> [Your goal] Among the entries below, how many lines have the string "программы" in them? Only the number should be given.
** Exercise data follows **
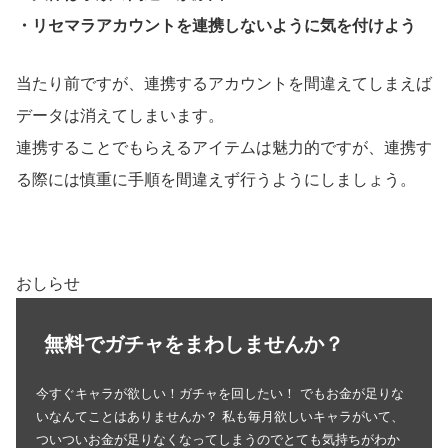
・リセマラアカウントを連携しないように気を付けよう
当たり前ですが、連携するアカウントを間違えてしまえば
データは消えてしまいます。
連携することでもらえるアイテムは魅力的ですが、連携す
る際には慎重に手順を間違えず行うようにしましょう。
おしらせ
無料でガチャをまわしませんか？
今すぐキャラが欲しい！ガチャを回したい！ でもお金が足りな
いなんてことはありませんか？ 私も毎月欲しいキャラがいて、
ついついお金が足りなくなってしまうのでとても気持ちがわか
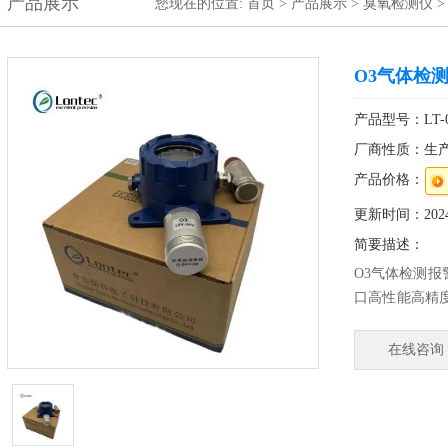
产品展示
您现在的位置:
首页
>
产品展示
>
臭氧检测仪
O3气体检
产品型号：LT-05
厂商性质：生
产品价格：
更新时间：2024-
简要描述：
O3气体检测
口高性能高精
进行连续在线
置参数，整体
在线咨询
度高、响应时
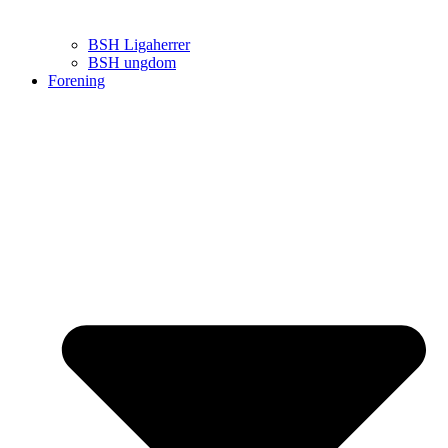
BSH Ligaherrer
BSH ungdom
Forening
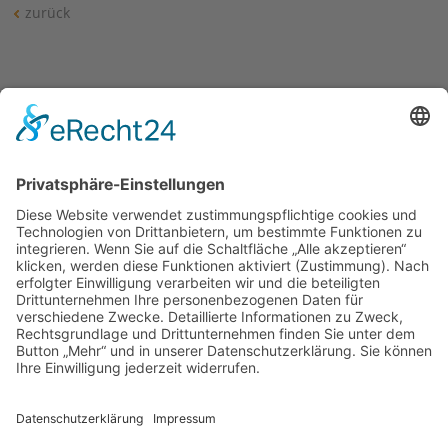
zurück
Siehe auch
Mehr zum Heiligen Jahr und zum Martinsjubiläum
Jubiläum Kolping Hotel Alsópáhok (Ungarn)
Links
Bericht vom Gottesdienst in Szombathely in Ungarisch
Kolping Hotel Spa & Family Resort Alsópáhok (Ungarn)
© 2026 | Kolpingwerk Diözesanverband Augsburg
Website von
sinntun
mit
flix.CMS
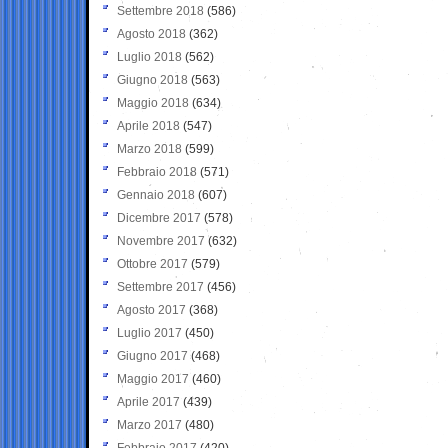
Settembre 2018
(586)
Agosto 2018
(362)
Luglio 2018
(562)
Giugno 2018
(563)
Maggio 2018
(634)
Aprile 2018
(547)
Marzo 2018
(599)
Febbraio 2018
(571)
Gennaio 2018
(607)
Dicembre 2017
(578)
Novembre 2017
(632)
Ottobre 2017
(579)
Settembre 2017
(456)
Agosto 2017
(368)
Luglio 2017
(450)
Giugno 2017
(468)
Maggio 2017
(460)
Aprile 2017
(439)
Marzo 2017
(480)
Febbraio 2017
(420)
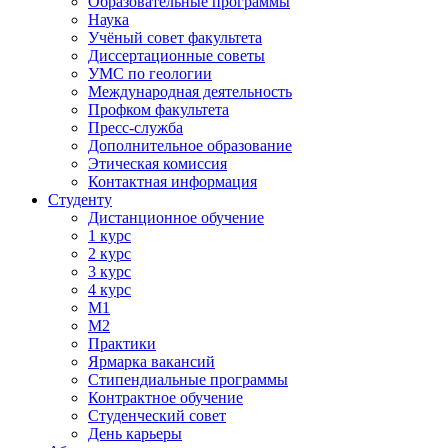
Образовательные программы
Наука
Учёный совет факультета
Диссертационные советы
УМС по геологии
Международная деятельность
Профком факультета
Пресс-служба
Дополнительное образование
Этическая комиссия
Контактная информация
Студенту
Дистанционное обучение
1 курс
2 курс
3 курс
4 курс
М1
М2
Практики
Ярмарка вакансий
Стипендиальные программы
Контрактное обучение
Студенческий совет
День карьеры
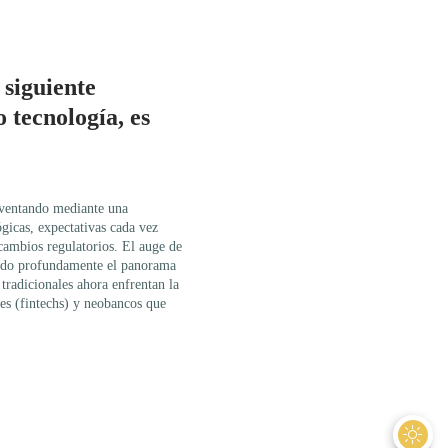
 siguiente
o tecnología, es
inventando mediante una
gicas, expectativas cada vez
 cambios regulatorios. El auge de
erado profundamente el panorama
tradicionales ahora enfrentan la
es (fintechs) y neobancos que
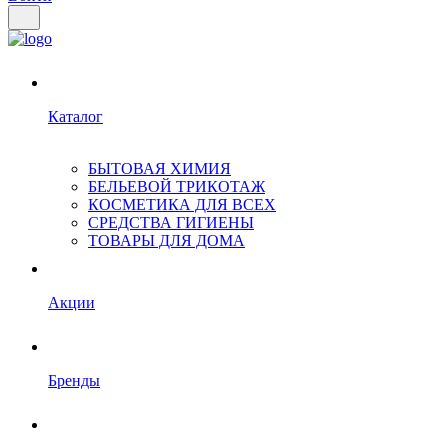
Каталог
БЫТОВАЯ ХИМИЯ
БЕЛЬЕВОЙ ТРИКОТАЖ
КОСМЕТИКА ДЛЯ ВСЕХ
СРЕДСТВА ГИГИЕНЫ
ТОВАРЫ ДЛЯ ДОМА
Акции
Бренды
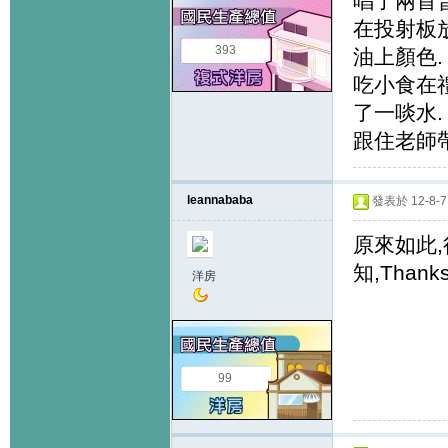
唱了兩首普
在投射板
393
油上顏色.
吃小食在禮
了一啖水.
跟住老師
leannababa
發表於 12-8-7 
原來如此,
知,Thanks
洋房
99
** End of Exercise data **
> [Answer for this exercise] 2